Records:
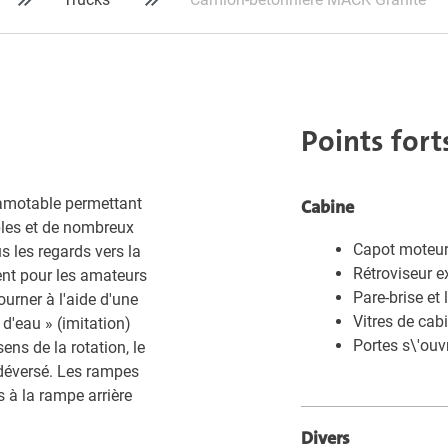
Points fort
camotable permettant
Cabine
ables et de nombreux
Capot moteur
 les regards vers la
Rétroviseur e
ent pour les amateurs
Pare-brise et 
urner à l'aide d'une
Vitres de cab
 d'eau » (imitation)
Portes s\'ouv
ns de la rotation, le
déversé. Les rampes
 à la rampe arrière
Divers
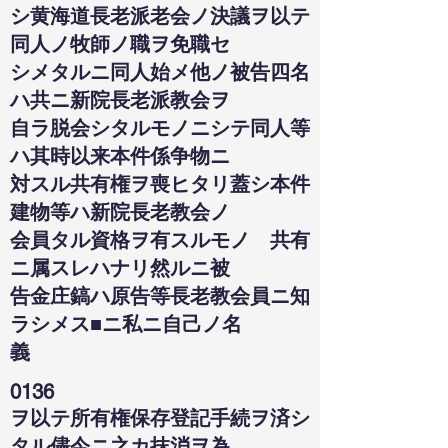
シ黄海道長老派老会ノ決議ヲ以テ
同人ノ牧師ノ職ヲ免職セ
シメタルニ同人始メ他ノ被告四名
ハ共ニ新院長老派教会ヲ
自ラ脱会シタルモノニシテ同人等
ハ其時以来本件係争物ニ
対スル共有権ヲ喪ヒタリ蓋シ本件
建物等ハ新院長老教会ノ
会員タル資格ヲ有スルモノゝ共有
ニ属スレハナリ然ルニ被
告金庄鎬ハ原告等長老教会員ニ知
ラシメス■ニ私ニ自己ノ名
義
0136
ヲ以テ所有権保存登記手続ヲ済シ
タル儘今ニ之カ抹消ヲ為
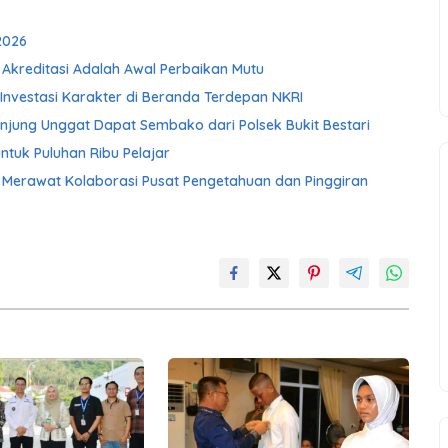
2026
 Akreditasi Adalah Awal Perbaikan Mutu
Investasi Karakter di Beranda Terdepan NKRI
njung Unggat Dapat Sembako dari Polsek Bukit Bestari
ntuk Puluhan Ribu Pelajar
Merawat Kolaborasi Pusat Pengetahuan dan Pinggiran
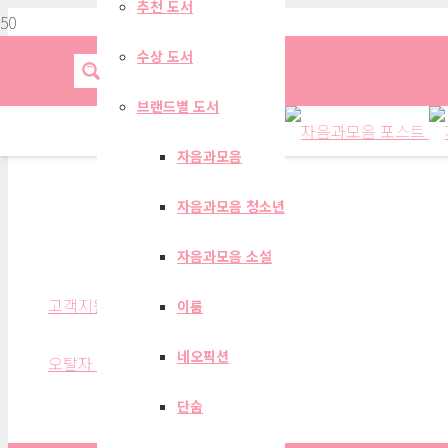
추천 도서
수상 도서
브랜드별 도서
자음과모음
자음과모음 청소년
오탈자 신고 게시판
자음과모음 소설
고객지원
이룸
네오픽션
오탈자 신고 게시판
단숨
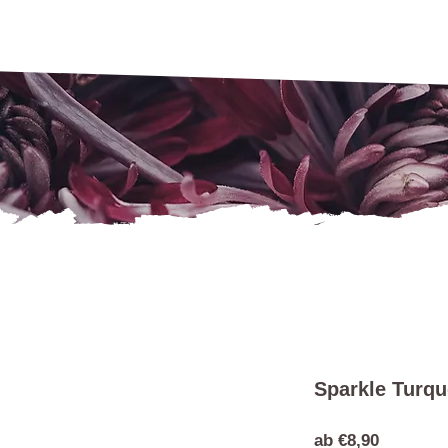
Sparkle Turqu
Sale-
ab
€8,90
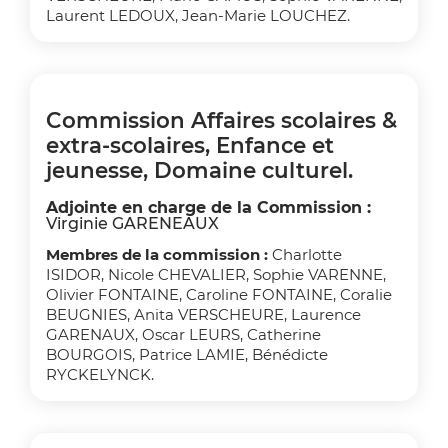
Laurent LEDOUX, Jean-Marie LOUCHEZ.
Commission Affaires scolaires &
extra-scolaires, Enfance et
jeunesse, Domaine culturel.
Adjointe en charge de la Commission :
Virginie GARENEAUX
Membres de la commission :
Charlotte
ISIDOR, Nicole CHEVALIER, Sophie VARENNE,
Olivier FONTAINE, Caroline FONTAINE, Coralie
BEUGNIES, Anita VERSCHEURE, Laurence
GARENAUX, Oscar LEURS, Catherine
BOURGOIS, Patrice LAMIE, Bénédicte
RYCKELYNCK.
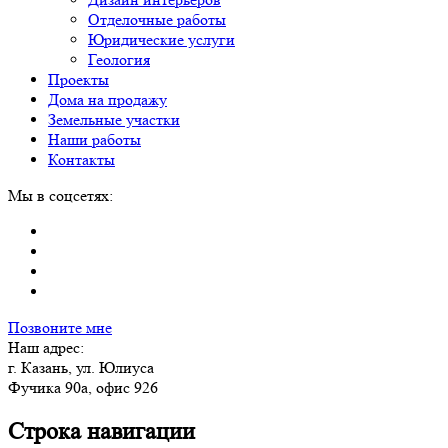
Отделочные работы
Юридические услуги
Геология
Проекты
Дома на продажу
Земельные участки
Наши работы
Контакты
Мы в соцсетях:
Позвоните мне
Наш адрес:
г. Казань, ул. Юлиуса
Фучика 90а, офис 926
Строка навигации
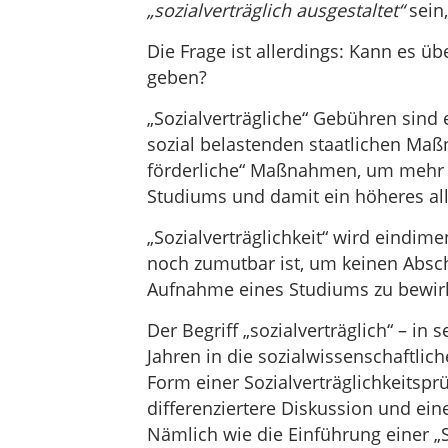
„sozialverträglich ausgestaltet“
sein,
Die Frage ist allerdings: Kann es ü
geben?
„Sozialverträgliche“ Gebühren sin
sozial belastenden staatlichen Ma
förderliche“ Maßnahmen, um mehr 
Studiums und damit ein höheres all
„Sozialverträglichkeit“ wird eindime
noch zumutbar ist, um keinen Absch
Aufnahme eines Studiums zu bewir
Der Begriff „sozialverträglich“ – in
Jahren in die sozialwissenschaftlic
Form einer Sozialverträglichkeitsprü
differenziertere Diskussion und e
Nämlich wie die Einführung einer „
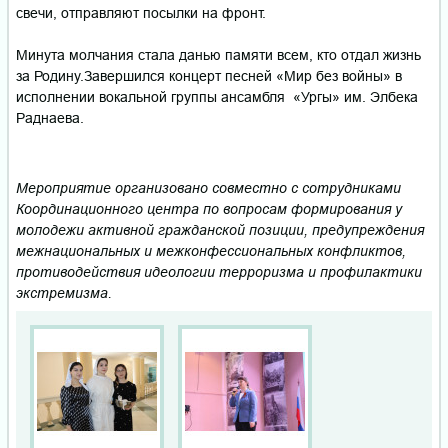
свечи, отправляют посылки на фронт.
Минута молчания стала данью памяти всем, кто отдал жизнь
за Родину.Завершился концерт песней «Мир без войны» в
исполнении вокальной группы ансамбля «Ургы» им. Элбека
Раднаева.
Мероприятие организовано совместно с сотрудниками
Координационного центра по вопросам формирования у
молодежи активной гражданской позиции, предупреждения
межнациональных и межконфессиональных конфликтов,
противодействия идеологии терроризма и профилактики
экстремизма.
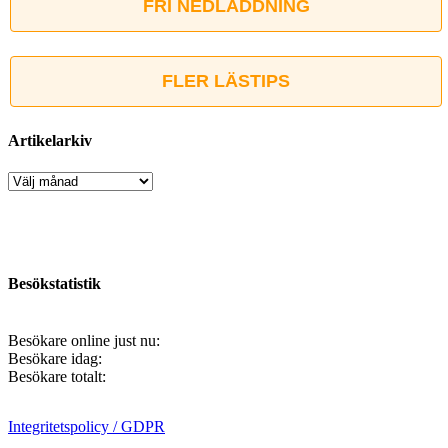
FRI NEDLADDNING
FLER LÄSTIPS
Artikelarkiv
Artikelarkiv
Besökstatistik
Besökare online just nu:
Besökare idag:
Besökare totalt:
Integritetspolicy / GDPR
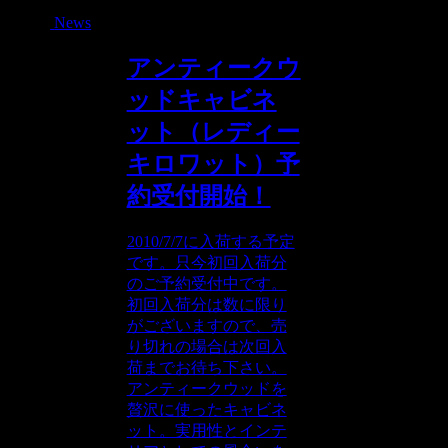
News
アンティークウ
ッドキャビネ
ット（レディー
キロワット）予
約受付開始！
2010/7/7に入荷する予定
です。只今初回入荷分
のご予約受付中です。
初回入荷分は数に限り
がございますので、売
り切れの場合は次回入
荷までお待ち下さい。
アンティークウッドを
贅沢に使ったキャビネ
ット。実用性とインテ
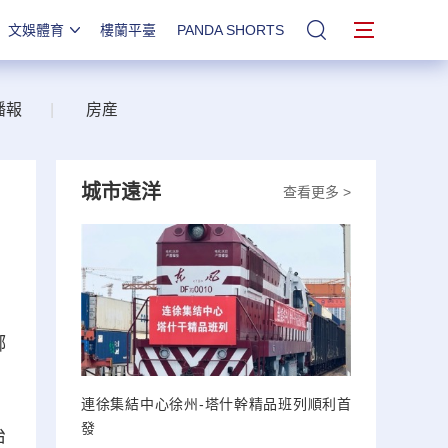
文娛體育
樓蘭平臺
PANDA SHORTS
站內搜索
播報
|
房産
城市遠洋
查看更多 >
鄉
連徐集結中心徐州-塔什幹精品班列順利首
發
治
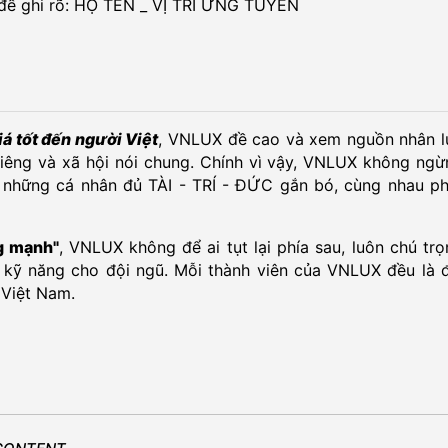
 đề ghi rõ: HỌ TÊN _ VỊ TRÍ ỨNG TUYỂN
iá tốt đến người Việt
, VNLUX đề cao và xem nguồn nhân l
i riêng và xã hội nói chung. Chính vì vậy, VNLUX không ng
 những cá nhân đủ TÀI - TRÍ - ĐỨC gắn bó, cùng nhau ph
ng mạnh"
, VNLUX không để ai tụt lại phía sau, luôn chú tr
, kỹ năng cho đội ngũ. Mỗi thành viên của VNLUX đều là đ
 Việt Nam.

Work request:
Using the records above, print exactly the lines between the ones containing "Aufnahme eines Studiums zu bewir" and "Координационного центра по", inclusive, and nothing else; no pictures.

Response:
Aufnahme eines Studiums zu bewir
Der Begriff „sozialverträglich“ – in
Jahren in die sozialwissenschaftlic
Form einer Sozialverträglichkeitsprü
differenziertere Diskussion und e
Nämlich wie die Einführung einer „
свечи, отправляют посылки на фронт.
Минута молчания стала данью памяти всем, кто отдал жизнь
за Родину.Завершился концерт песней «Мир без войны» в
исполнении вокальной группы ансамбля «Ургы» им. Элбека
Раднаева.
Мероприятие организовано совместно с сотрудниками
Координационного центра по вопросам формирования у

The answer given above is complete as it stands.